Euthanasia was first legalized in the Netherlands and Belgium in 2001 and 2002, respectively. Currently they are among the few countries that also allow euthanasia on the basis of dementia, which is ...still considered controversial, both from a scientific and societal perspective. To date, euthanasia in dementia constitutes a small proportion of all Dutch and Belgian euthanasia cases. However, instances are rising due to a growing awareness among the general public about the possibilities of a self-chosen end-of-life and the willingness among medical professionals to perform euthanasia in individuals diagnosed with dementia.

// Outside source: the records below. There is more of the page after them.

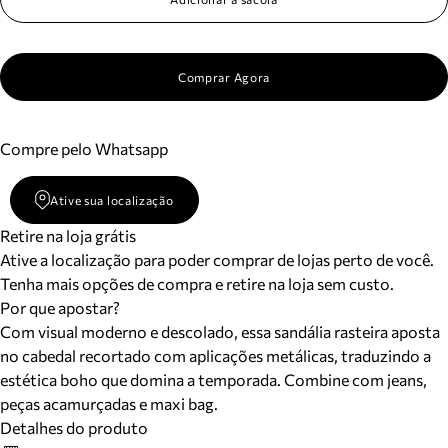
Comprar Agora
Compre pelo Whatsapp
Ative sua localização
Retire na loja grátis
Ative a localização para poder comprar de lojas perto de você.
Tenha mais opções de compra e retire na loja sem custo.
Por que apostar?
Com visual moderno e descolado, essa sandália rasteira aposta
no cabedal recortado com aplicações metálicas, traduzindo a
estética boho que domina a temporada. Combine com jeans,
peças acamurçadas e maxi bag.
Detalhes do produto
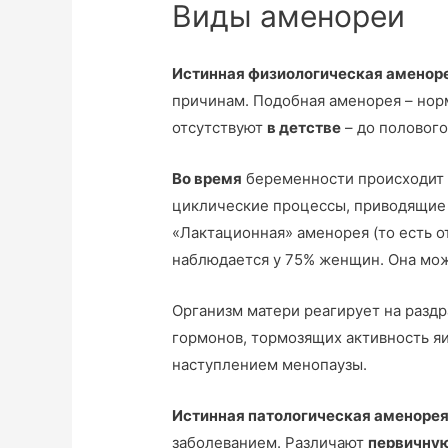
Виды аменореи
Истинная физиологическая аменор
причинам. Подобная аменорея – нор
отсутствуют
в детстве
– до полового
Во время
беременности происходит г
циклические процессы, приводящие 
«Лактационная» аменорея (то есть 
наблюдается у 75% женщин. Она може
Организм матери реагирует на раз
гормонов, тормозящих активность я
наступлением менопаузы.
Истинная патологическая аменоре
заболеванием. Различают
первичну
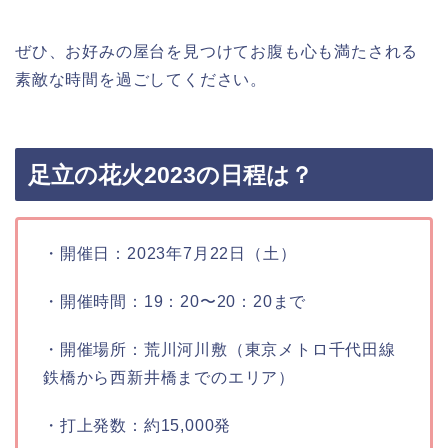
ぜひ、お好みの屋台を見つけてお腹も心も満たされる
素敵な時間を過ごしてください。
足立の花火2023の日程は？
・開催日：2023年7月22日（土）
・開催時間：19：20〜20：20まで
・開催場所：荒川河川敷（東京メトロ千代田線
鉄橋から西新井橋までのエリア）
・打上発数：約15,000発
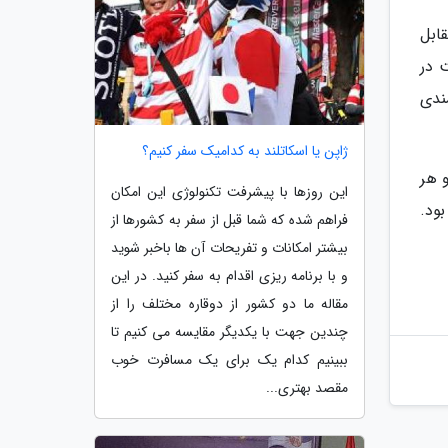
ابل
 در
ندی
ژاپن یا اسکاتلند به کدامیک سفر کنیم؟
م و هر
این روزها با پیشرفت تکنولوژی این امکان
ود.
فراهم شده که شما قبل از سفر به کشورها از
بیشتر امکانات و تفریحات آن ها باخبر شوید
و با برنامه ریزی اقدام به سفر کنید. در این
مقاله ما دو کشور از دوقاره مختلف را از
چندین جهت با یکدیگر مقایسه می کنیم تا
ببینیم کدام یک برای یک مسافرت خوب
مقصد بهتری...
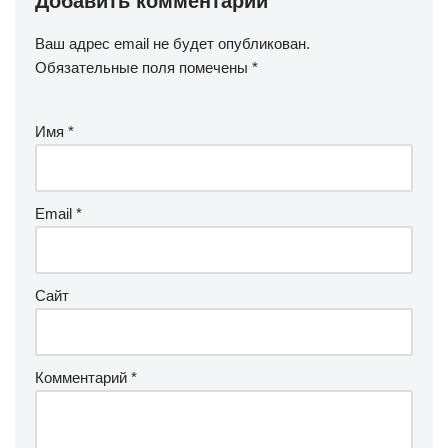
Добавить комментарий
Ваш адрес email не будет опубликован.
Обязательные поля помечены
*
Имя
*
Email
*
Сайт
Комментарий
*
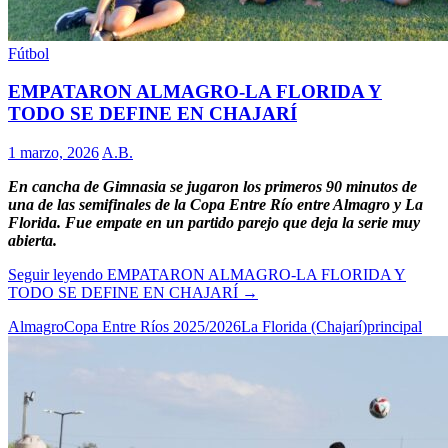
Fútbol
EMPATARON ALMAGRO-LA FLORIDA Y
TODO SE DEFINE EN CHAJARÍ
1 marzo, 2026
A.B.
En cancha de Gimnasia se jugaron los primeros 90 minutos de
una de las semifinales de la Copa Entre Río entre Almagro y La
Florida. Fue empate en un partido parejo que deja la serie muy
abierta.
Seguir leyendo
EMPATARON ALMAGRO-LA FLORIDA Y
TODO SE DEFINE EN CHAJARÍ
→
Almagro
Copa Entre Ríos 2025/2026
La Florida (Chajarí)
principal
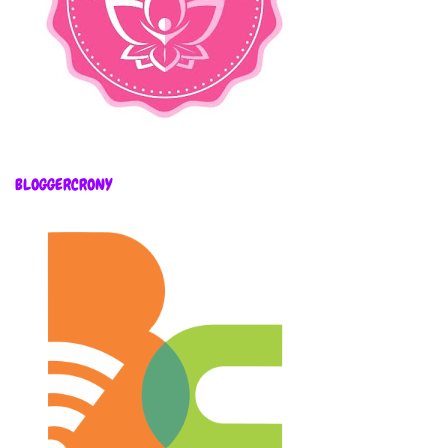
BLOGGERCRONY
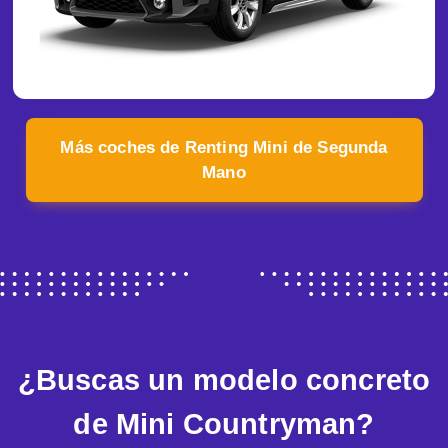
Más coches de Renting Mini de Segunda
Mano
¿Buscas un modelo concreto
de Mini Countryman?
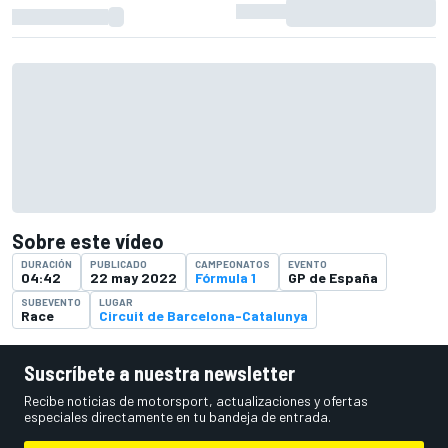
Sobre este vídeo
DURACIÓN
PUBLICADO
CAMPEONATOS
EVENTO
04:42
22 may 2022
Fórmula 1
GP de España
SUBEVENTO
LUGAR
Race
Circuit de Barcelona-Catalunya
Suscríbete a nuestra newsletter
Recibe noticias de motorsport, actualizaciones y ofertas
especiales directamente en tu bandeja de entrada.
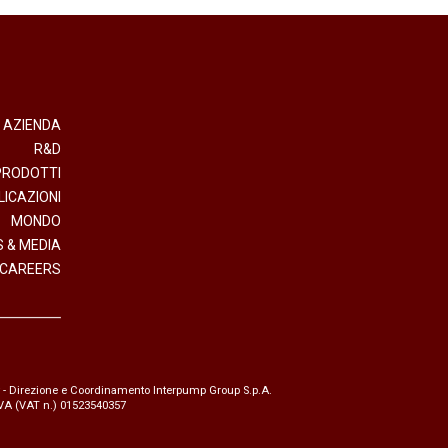
AZIENDA
R&D
PRODOTTI
LICAZIONI
MONDO
 & MEDIA
CAREERS
- Direzione e Coordinamento Interpump Group S.p.A.
.IVA (VAT n.) 01523540357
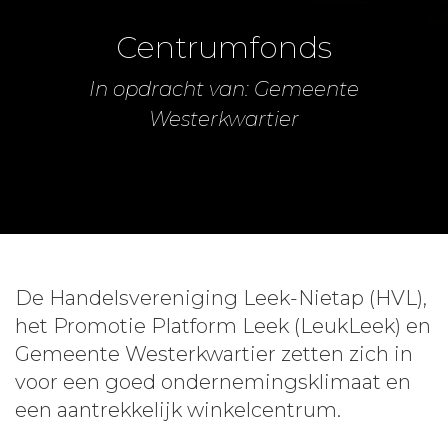
Centrumfonds
In opdracht van: Gemeente
Westerkwartier
De Handelsvereniging Leek-Nietap (HVL),
het Promotie Platform Leek (LeukLeek) en
Gemeente Westerkwartier zetten zich in
voor een goed ondernemingsklimaat en
een aantrekkelijk winkelcentrum.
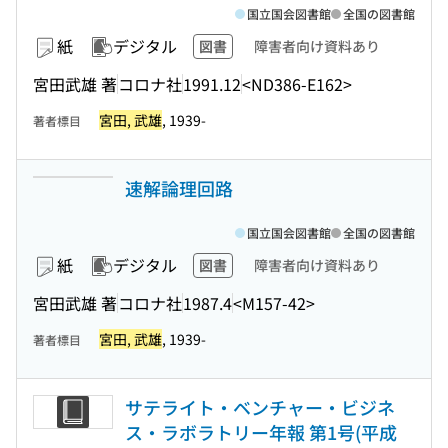
国立国会図書館
全国の図書館
紙
デジタル
図書
障害者向け資料あり
宮田武雄 著
コロナ社
1991.12
<ND386-E162>
宮田, 武雄
, 1939-
著者標目
速解論理回路
国立国会図書館
全国の図書館
紙
デジタル
図書
障害者向け資料あり
宮田武雄 著
コロナ社
1987.4
<M157-42>
宮田, 武雄
, 1939-
著者標目
サテライト・ベンチャー・ビジネ
ス・ラボラトリー年報 第1号(平成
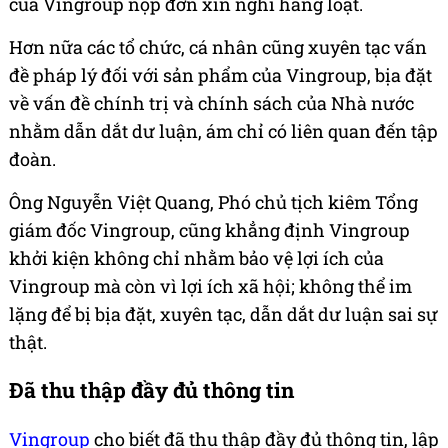
của Vingroup nộp đơn xin nghỉ hàng loạt.
Hơn nữa các tổ chức, cá nhân cũng xuyên tạc vấn
đề pháp lý đối với sản phẩm của Vingroup, bịa đặt
về vấn đề chính trị và chính sách của Nhà nước
nhằm dẫn dắt dư luận, ám chỉ có liên quan đến tập
đoàn.
Ông Nguyễn Việt Quang, Phó chủ tịch kiêm Tổng
giám đốc Vingroup, cũng khẳng định Vingroup
khởi kiện không chỉ nhằm bảo vệ lợi ích của
Vingroup mà còn vì lợi ích xã hội; không thể im
lặng để bị bịa đặt, xuyên tạc, dẫn dắt dư luận sai sự
thật.
Đã thu thập đầy đủ thông tin
Vingroup
cho biết đã thu thập đầy đủ thông tin, lập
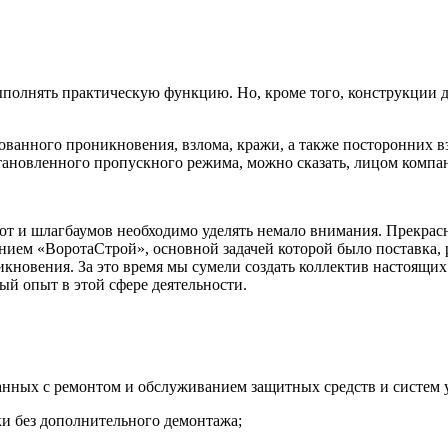
ыполнять практическую функцию. Но, кроме того, конструкции 
ованного проникновения, взлома, кражи, а также посторонних 
тановленного пропускного режима, можно сказать, лицом компа
от и шлагбаумов необходимо уделять немало внимания. Прекрасно
ем «ВоротаСтрой», основной задачей которой было поставка, 
икновения. За это время мы сумели создать коллектив настоящи
й опыт в этой сфере деятельности.
занных с ремонтом и обслуживанием защитных средств и систем 
ки без дополнительного демонтажа;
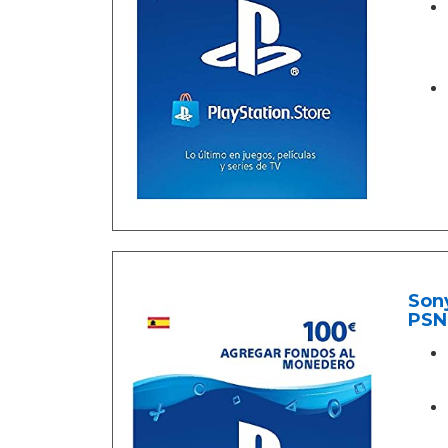
Sony
PSN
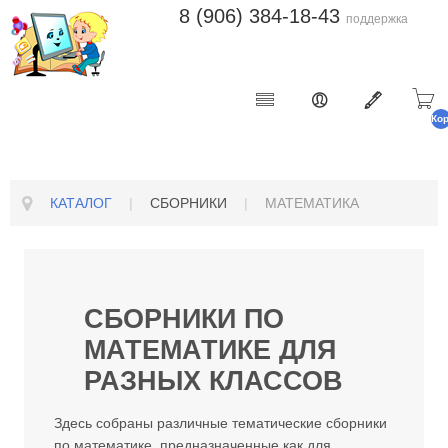
8 (906) 384-18-43
поддержка
Ко
п
КАТАЛОГ
|
СБОРНИКИ
|
МАТЕМАТИКА
СБОРНИКИ ПО
МАТЕМАТИКЕ ДЛЯ
РАЗНЫХ КЛАССОВ
Здесь собраны различные тематические сборники
по математике, предназначенные как для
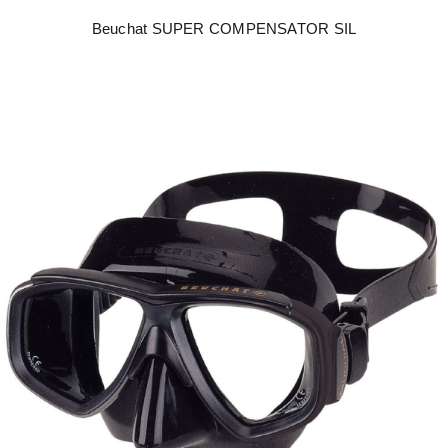
Beuchat SUPER COMPENSATOR SIL
Beuchat MUNDIAL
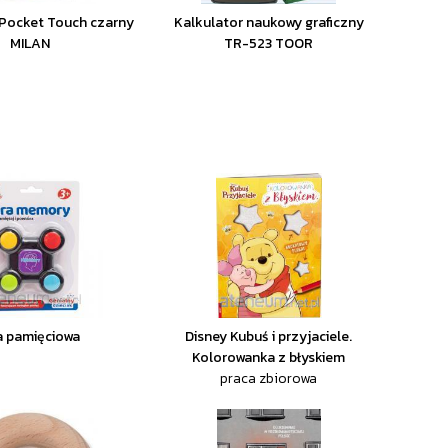
 Pocket Touch czarny
Kalkulator naukowy graficzny
MILAN
TR-523 TOOR
a pamięciowa
Disney Kubuś i przyjaciele.
Kolorowanka z błyskiem
praca zbiorowa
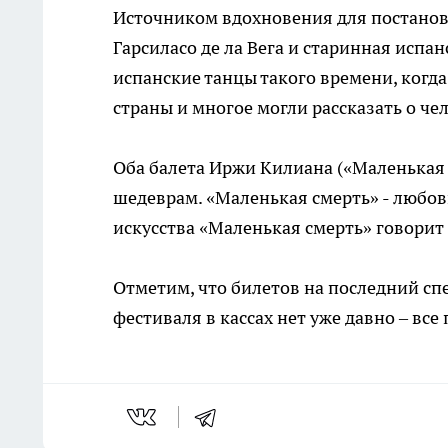
Источником вдохновения для постанов
Гарсиласо де ла Вега и старинная испа
испанские танцы такого времени, когд
страны и многое могли рассказать о че
Оба балета Иржи Килиана («Маленькая 
шедеврам. «Маленькая смерть» - любов
искусства «Маленькая смерть» говорит 
Отметим, что билетов на последний с
фестиваля в кассах нет уже давно – все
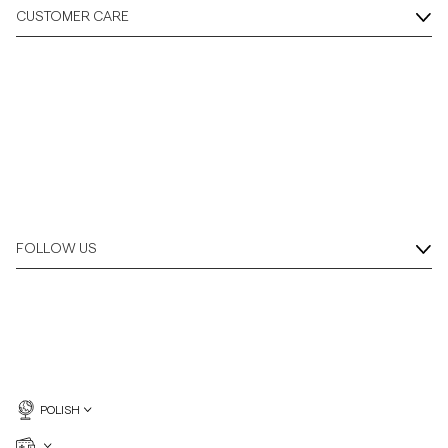
CUSTOMER CARE
FOLLOW US
POLISH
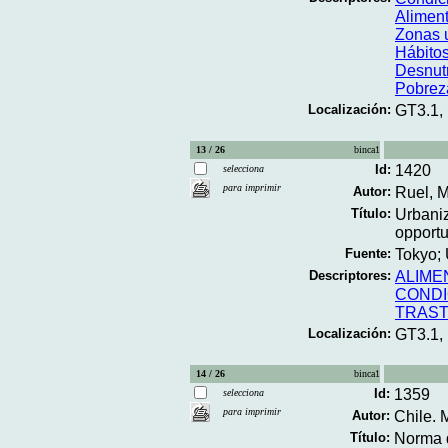
Alimen
Zonas 
Hábitos
Desnutr
Pobrez
Localización:
GT3.1,
13 / 26
binca1
Id:
1420
selecciona
para imprimir
Autor:
Ruel, M
Título:
Urbaniz
opportu
Fuente:
Tokyo; 
Descriptores:
ALIME
CONDI
TRAST
Localización:
GT3.1,
14 / 26
binca1
Id:
1359
selecciona
para imprimir
Autor:
Chile. 
Título:
Norma d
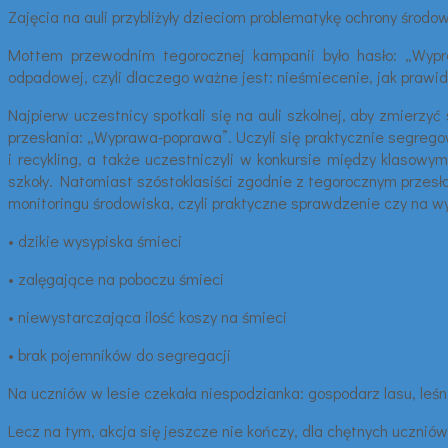
Zajęcia na auli przybliżyły dzieciom problematykę ochrony środ
Mottem przewodnim tegorocznej kampanii było hasło: „Wypra
odpadowej, czyli dlaczego ważne jest: nieśmiecenie, jak prawid
Najpierw uczestnicy spotkali się na auli szkolnej, aby zmierzy
przesłania: „Wyprawa-poprawa”. Uczyli się praktycznie segrego
i recykling, a także uczestniczyli w konkursie między klasow
szkoły. Natomiast szóstoklasiści zgodnie z tegorocznym przesł
monitoringu środowiska, czyli praktyczne sprawdzenie czy na wy
• dzikie wysypiska śmieci
• zalęgające na poboczu śmieci
• niewystarczająca ilość koszy na śmieci
• brak pojemników do segregacji
Na uczniów w lesie czekała niespodzianka: gospodarz lasu, leś
Lecz na tym, akcja się jeszcze nie kończy, dla chętnych uczniów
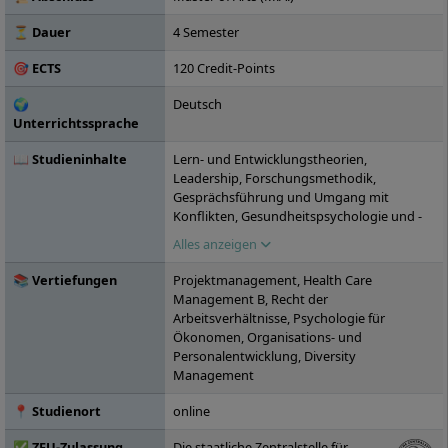
Wirtschaft: über 15.000 Unternehmen
haben bereits erfolgreich mit der IU
⏳ Dauer
4 Semester
kooperiert, darunter die ZURICH
🎯 ECTS
120 Credit-Points
Versicherungen oder Motel One. Die IU, die
2000 gegründet wurde, ist inzwischen in 25
🌍
Deutsch
Städten in Deutschland vertreten.
Unterrichtssprache
📖 Studieninhalte
Lern- und Entwicklungstheorien,
Leadership, Forschungsmethodik,
Gesprächsführung und Umgang mit
Konflikten, Gesundheitspsychologie und -
soziologie, Public Health, Pädagogik in der
Alles anzeigen
Erwachsenenbildung, Krisenintervention,
Evidenzbasierte Praxis und
📚 Vertiefungen
Projektmanagement, Health Care
Prozessgestaltung im Gesundheitswesen,
Management B, Recht der
Praxisprojekt: Pädagogische
Arbeitsverhältnisse, Psychologie für
Handlungsfelder, Seminar:
Ökonomen, Organisations- und
Rahmenbedingungen in der Gesundheits-
Personalentwicklung, Diversity
und Pflegepädagogik,
Management
Bildungsmanagement in der Aus-, Fort- und
Weiterbildung, Didaktik in
📍 Studienort
online
Gesundheitsfachberufen, Wahlpflichtmodul
A, Wahlpflichtmodul B, Projekt:
✅ ZFU-Zulassung
Die staatliche Zentralstelle für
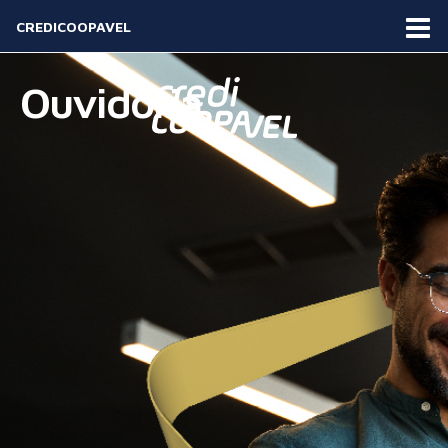
CREDICOOPAVEL
Ouvidoria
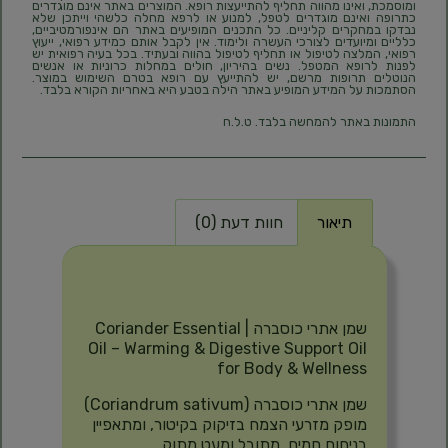
ומוסמכת, ואינו מהווה תחליף להתייעצות רופא. המוצרים באתר אינם מוגדרים
כתרופה ואינם מוגדרים לטפל, למנוע או לרפא מחלה כלשהי וייתכן שלא
נבדקו במחקרים קליניים. כל התכנים המופיעים באתר הם אינפורמטיביים,
כלליים ומיועדים לצורכי העשרה ולימוד. אין לקבל אותם כמידע רפואי, ייעוץ
רפואי, המלצה לטיפול או תחליף לטיפול בהווה ובעתיד. בכל בעיה רפואית יש
לפנות לרופא המטפל. נשים בהיריון, חולים במחלות כרוניות או אנשים
הנוטלים תרופות מרשם, יש להתייעץ עם רופא בטרם השימוש במוצר.
הסתמכות על המידע המופיע באתר הילה בטבע היא באחריות הקורא בלבד.
התמונות באתר להמחשה בלבד. ט.ל.ח
תיאור
חוות דעת (0)
תיאור
שמן אתרי כוסברה | Coriander Essential
Oil – Warming & Digestive Support Oil
for Body & Wellness
שמן אתרי כוסברה (Coriandrum sativum)
מופק מזרעי הצמח בזיקוק בקיטור, ומתאפיין
בניחוח חמים, מתובל ומעט מתוק.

In both countries euthanasia is allowed under strict conditions in patients with dementia and decisional capacity regarding euthanasia, while in the Netherlands an advance euthanasia directive can also replace an oral request for euthanasia in those with late-stage dementia. Judging euthanasia requests from patients with dementia is complex and the assessment of the due care criteria (especially those related to decisional capacity and unbearable suffering) requires caution and great care. In this narrative review, we reflect on the legal regulation, clinical guidelines and societal debate regarding euthanasia in dementia in the Netherlands and Belgium. By discussing the 20 years of experience with the ethical dilemmas and controversial aspects surrounding this delicate topic, we hope to inform the preparation or implementation of new legislation on euthanasia in dementia in other countries.